* _Work required_
Please show every line from the entries that carries the word "como".

* _Data for processing_

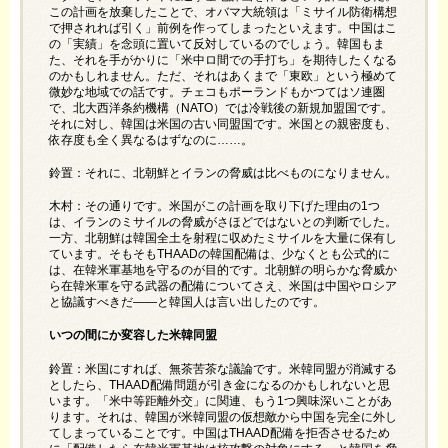
この計画を放棄したことで、オバマ大統領は「ミサイル防衛構想
で押されれば引く」前例を作ってしまったといえます。中国はこ
の「実績」を念頭に置いて反対しているのでしょう。韓国もま
た、それを手がかりに「米中ロ間での手打ち」を期待したくなる
のかもしれません。ただ、それはあくまで「東欧」という極めて
微妙な地域での話です。チェコもポーランドもかつてはソ連圏
で、北大西洋条約機構（NATO）では冷戦後の新規加盟国です。
それに対し、韓国は米国の古い同盟国です。米国との親密度も、
依存度も全く異なるはずなのに……。
鈴置：それに、北朝鮮とイランの脅威は比べものになりません。
木村：その通りです。米国がこの計画を取り下げた理由の1つ
は、イランのミサイルの脅威がさほどではないとの判断でした。
一方、北朝鮮は韓国全土を射程に収めたミサイルを大量に保有し
ています。そもそもTHAADの韓国配備は、少なくとも公式的に
は、在韓米軍基地を守るのが目的です。北朝鮮の明らかな脅威か
ら在韓米軍を守る武器の配備についてさえ、米国は中国やロシア
と協議すべきだ――と韓国人は言い出したのです。
いつの間にか変容した米韓同盟
鈴置：米国にすれば、無茶苦茶な議論です。米韓同盟が消滅する
としたら、THAAD配備問題が引き金になるのかもしれないと思
います。「米中等距離外交」に関連、もう1つ興味深いことがあ
ります。それは、韓国が米韓同盟の仮想敵から中国を完全に外し
てしまっていることです。中国はTHAAD配備を拒否させるため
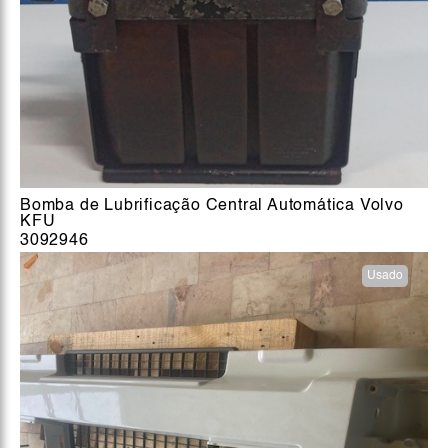
Bomba de Lubrificação Central Automática Volvo
KFU
3092946
Usado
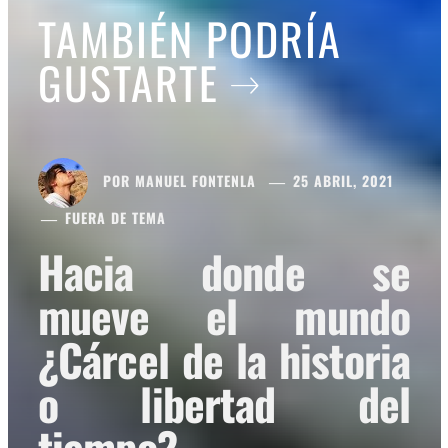
TAMBIÉN PODRÍA
GUSTARTE
POR
MANUEL FONTENLA
25 ABRIL, 2021
FUERA DE TEMA
Hacia donde se
mueve el mundo
¿Cárcel de la historia
o libertad del
tiempo?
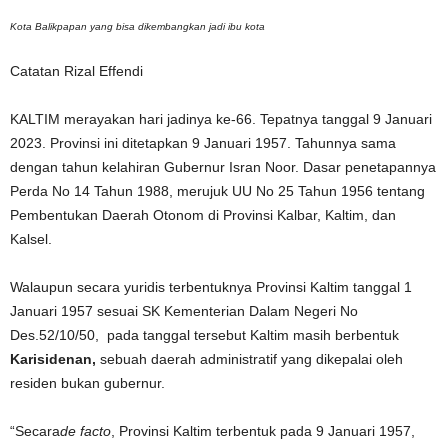
Kota Balikpapan yang bisa dikembangkan jadi ibu kota
Catatan Rizal Effendi
KALTIM merayakan hari jadinya ke-66. Tepatnya tanggal 9 Januari
2023. Provinsi ini ditetapkan 9 Januari 1957. Tahunnya sama
dengan tahun kelahiran Gubernur Isran Noor. Dasar penetapannya
Perda No 14 Tahun 1988, merujuk UU No 25 Tahun 1956 tentang
Pembentukan Daerah Otonom di Provinsi Kalbar, Kaltim, dan
Kalsel.
Walaupun secara yuridis terbentuknya Provinsi Kaltim tanggal 1
Januari 1957 sesuai SK Kementerian Dalam Negeri No
Des.52/10/50, pada tanggal tersebut Kaltim masih berbentuk
K
arisidenan,
sebuah daerah administratif yang dikepalai oleh
residen bukan gubernur.
“Secara
de facto
, Provinsi Kaltim terbentuk pada 9 Januari 1957,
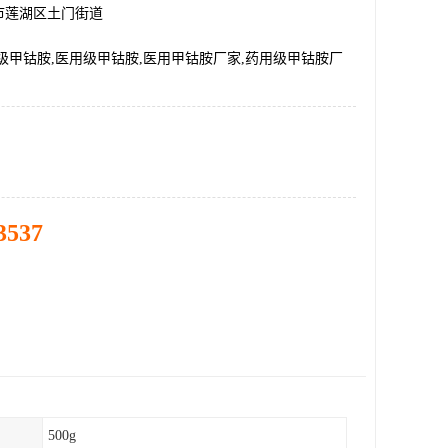
市莲湖区土门街道
级甲钴胺,医用级甲钴胺,医用甲钴胺厂家,药用级甲钴胺厂
3537
500g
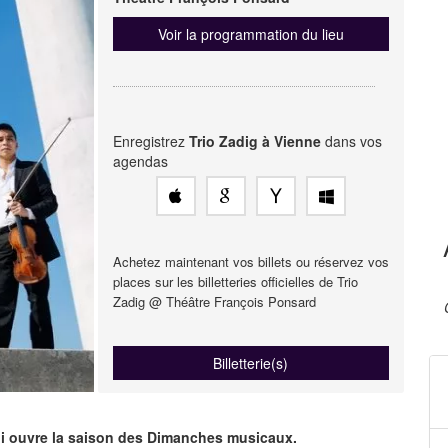
Voir la programmation du lieu
Enregistrez
Trio Zadig à Vienne
dans vos
agendas
Achetez maintenant vos billets ou réservez vos
places sur les billetteries officielles de Trio
Zadig @ Théâtre François Ponsard
Billetterie(s)
 qui ouvre la saison des Dimanches musicaux.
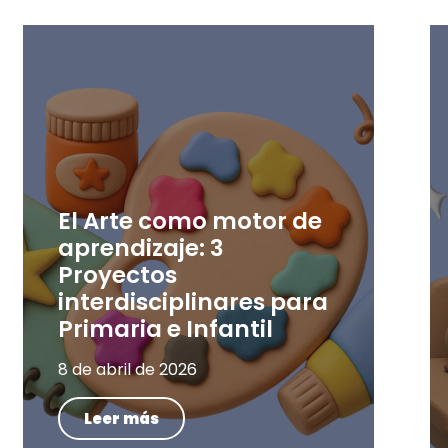
El Arte como motor de
aprendizaje: 3
Proyectos
interdisciplinares para
Primaria e Infantil
8 de abril de 2026
Leer más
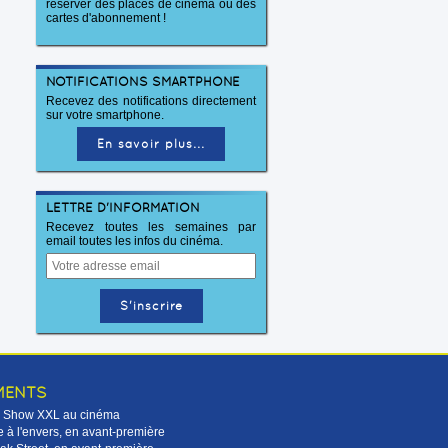
réserver des places de cinéma ou des
cartes d'abonnement !
NOTIFICATIONS SMARTPHONE
Recevez des notifications directement
sur votre smartphone.
En savoir plus...
LETTRE D'INFORMATION
Recevez toutes les semaines par
email toutes les infos du cinéma.
MENTS
Le Show XXL au cinéma
 à l'envers, en avant-première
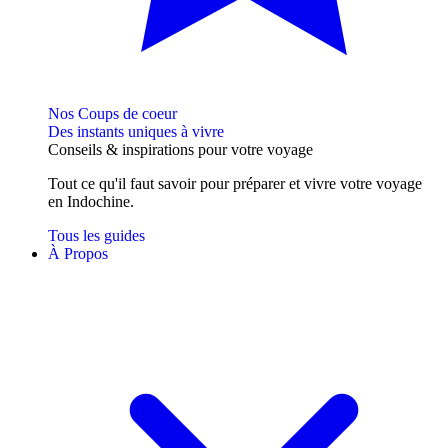
Nos Coups de coeur
Des instants uniques à vivre
Conseils
& inspirations
pour votre voyage
Tout ce qu'il faut savoir pour préparer et vivre votre voyage
en Indochine.
Tous les guides
À Propos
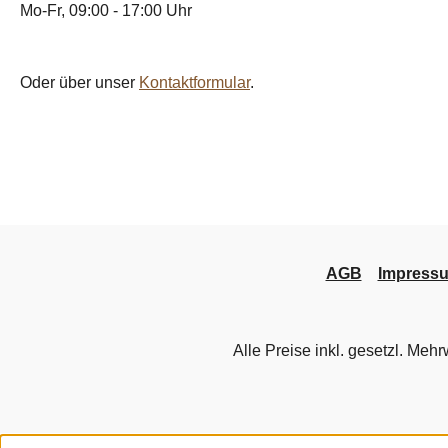
Mo-Fr, 09:00 - 17:00 Uhr
Oder über unser
Kontaktformular
.
AGB
Impress
Alle Preise inkl. gesetzl. Mehr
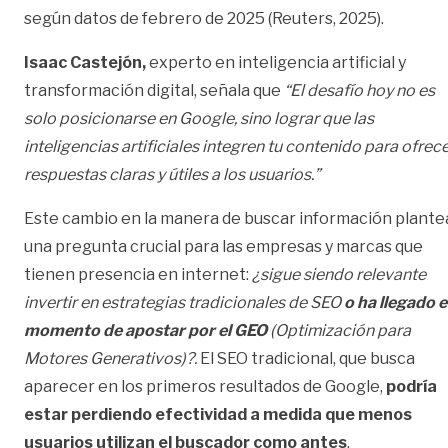
según datos de febrero de 2025 (Reuters, 2025).
Isaac Castejón,
experto en inteligencia artificial y
transformación digital, señala que
“El desafío hoy no es
solo posicionarse en Google, sino lograr que las
inteligencias artificiales integren tu contenido para ofrec
respuestas claras y útiles a los usuarios.”
Este cambio en la manera de buscar información plante
una pregunta crucial para las empresas y marcas que
tienen presencia en internet:
¿sigue siendo relevante
invertir en estrategias tradicionales de SEO
o ha llegado e
momento de apostar por el GEO
(Optimización para
Motores Generativos)?.
El SEO tradicional, que busca
aparecer en los primeros resultados de Google,
podría
estar perdiendo efectividad a medida que menos
usuarios utilizan el buscador como antes
.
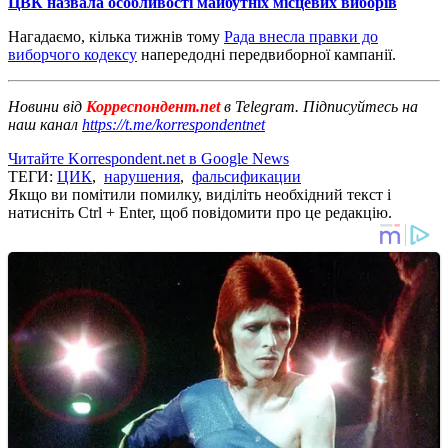
ЦВК назвала особливості майбутніх місцевих виборів
Нагадаємо, кілька тижнів тому
Рада внесла правки до
виборчого кодексу
напередодні передвиборної кампанії.
Новини від
Корреспондент.net
в Telegram. Підписуйтесь на
наш канал
https://t.me/korrespondentnet
Читайте Korrespondent.net в Google News
ТЕГИ:
ЦИК
,
нарушения
,
фальсификации
Якщо ви помітили помилку, виділіть необхідний текст і
натисніть Ctrl + Enter, щоб повідомити про це редакцію.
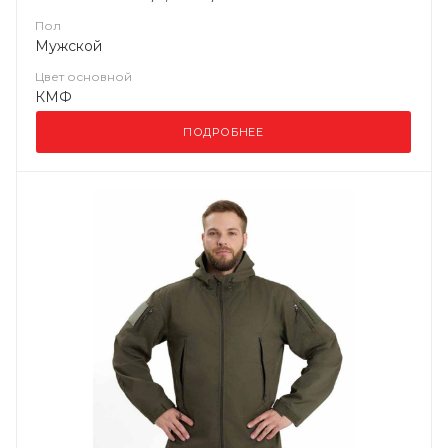
Пол
Мужской
Цвет основной
КМФ
ПОДРОБНЕЕ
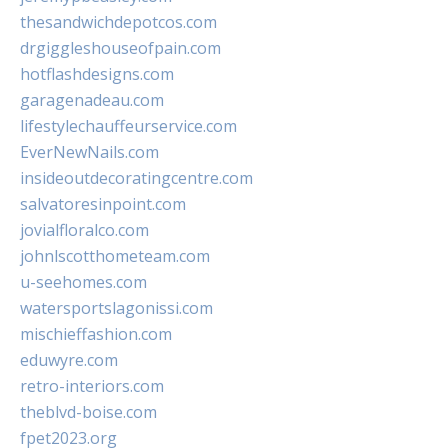
thesandwichdepotcos.com
drgiggleshouseofpain.com
hotflashdesigns.com
garagenadeau.com
lifestylechauffeurservice.com
EverNewNails.com
insideoutdecoratingcentre.com
salvatoresinpoint.com
jovialfloralco.com
johnlscotthometeam.com
u-seehomes.com
watersportslagonissi.com
mischieffashion.com
eduwyre.com
retro-interiors.com
theblvd-boise.com
fpet2023.org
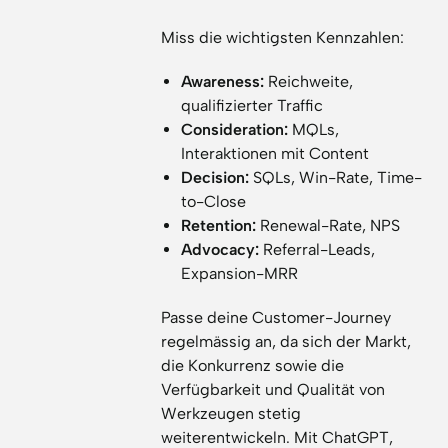
Miss die wichtigsten Kennzahlen:
Awareness:
Reichweite,
qualifizierter Traffic
Consideration:
MQLs,
Interaktionen mit Content
Decision:
SQLs, Win-Rate, Time-
to-Close
Retention:
Renewal-Rate, NPS
Advocacy:
Referral-Leads,
Expansion-MRR
Passe deine Customer-Journey
regelmässig an, da sich der Markt,
die Konkurrenz sowie die
Verfügbarkeit und Qualität von
Werkzeugen stetig
weiterentwickeln. Mit ChatGPT,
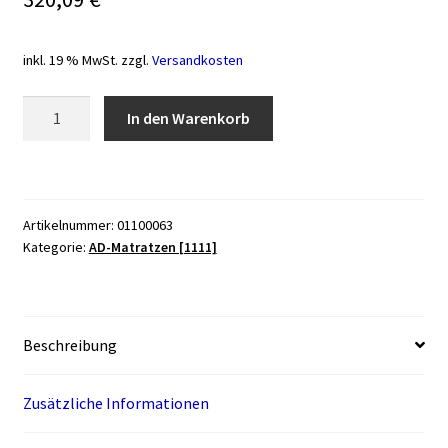
inkl. 19 % MwSt.
zzgl.
Versandkosten
ADL
In den Warenkorb
Multi
Support
Anti-
Dekubitus-
Artikelnummer:
01100063
Schaumstoffmatratze,
Kategorie:
AD-Matratzen [1111]
198x90x14
cm
Menge
Beschreibung
Zusätzliche Informationen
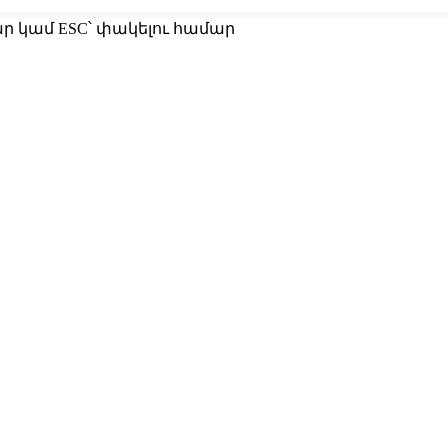
մար կամ ESC՝ փակելու համար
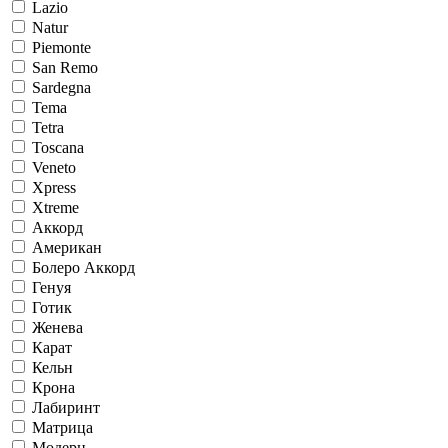
Lazio
Natur
Piemonte
San Remo
Sardegna
Tema
Tetra
Toscana
Veneto
Xpress
Xtreme
Аккорд
Американ
Болеро Аккорд
Генуя
Готик
Женева
Карат
Кельн
Крона
Лабиринт
Матрица
Модерн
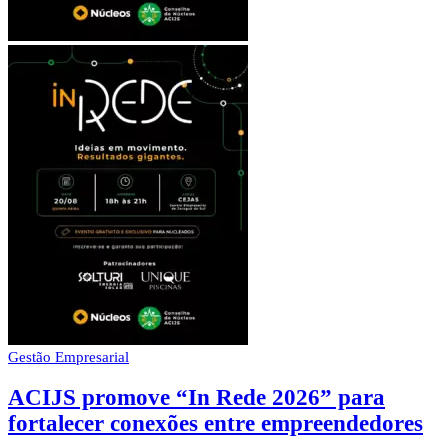
Gestão Empresarial
ACIJS promove “In Rede 2026” para
fortalecer conexões entre empreendedores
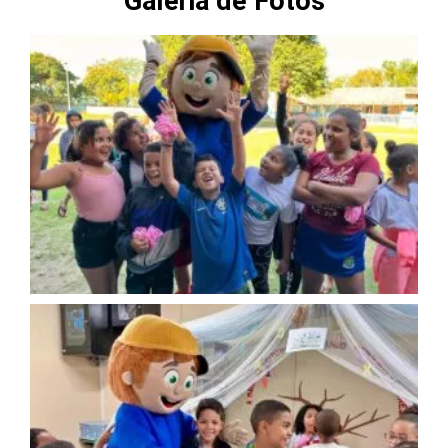
Galeria de Fotos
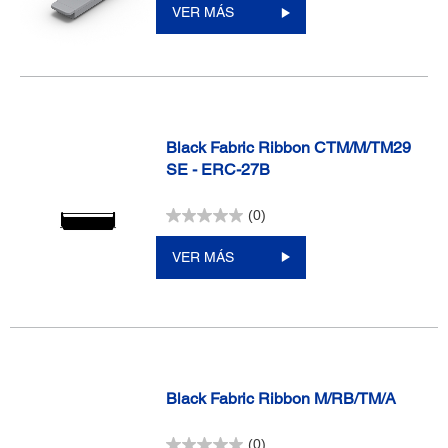
VER MÁS
Black Fabric Ribbon CTM/M/TM29
SE - ERC-27B
(0)
VER MÁS
Black Fabric Ribbon M/RB/TM/A
(0)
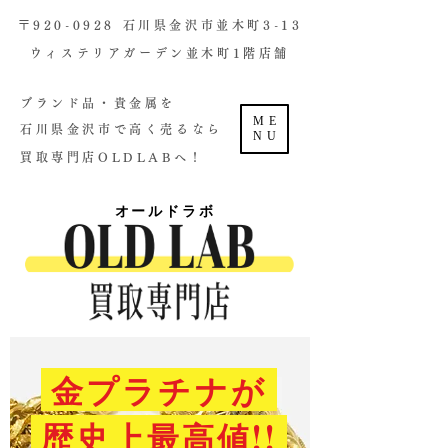
​〒920-0928 石川県金沢市並木町3-13
ウィステリアガーデン並木町1階店舗​
ブランド品・貴金属を
ME
石川県金沢市で高く売るなら
NU
買取専門店OLDLABへ！
オールドラボ
金プラチナが
歴史上最高値!!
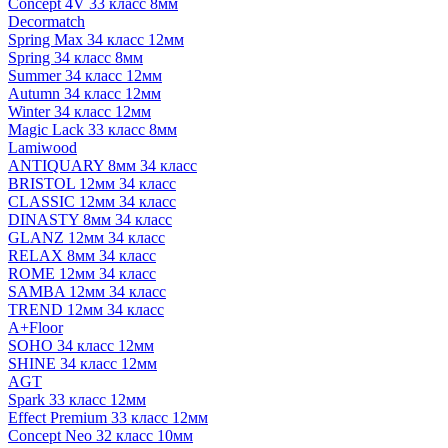
Concept 4V 33 класс 8мм
Decormatch
Spring Max 34 класс 12мм
Spring 34 класс 8мм
Summer 34 класс 12мм
Autumn 34 класс 12мм
Winter 34 класс 12мм
Magic Lack 33 класс 8мм
Lamiwood
ANTIQUARY 8мм 34 класс
BRISTOL 12мм 34 класс
CLASSIC 12мм 34 класс
DINASTY 8мм 34 класс
GLANZ 12мм 34 класс
RELAX 8мм 34 класс
ROME 12мм 34 класс
SAMBA 12мм 34 класс
TREND 12мм 34 класс
A+Floor
SOHO 34 класс 12мм
SHINE 34 класс 12мм
AGT
Spark 33 класс 12мм
Effect Premium 33 класс 12мм
Concept Neo 32 класс 10мм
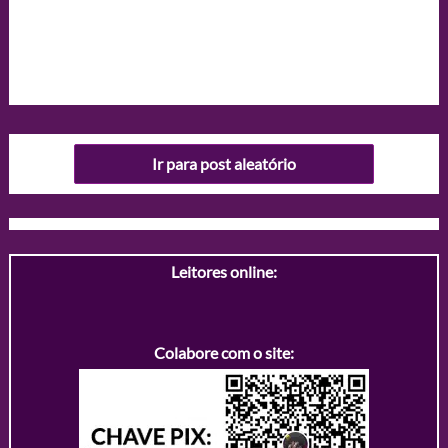
Ir para post aleatório
Leitores online:
Colabore com o site:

* _Output for this exercise_
El Arte como motor de
usuarios utilizan el buscador como antes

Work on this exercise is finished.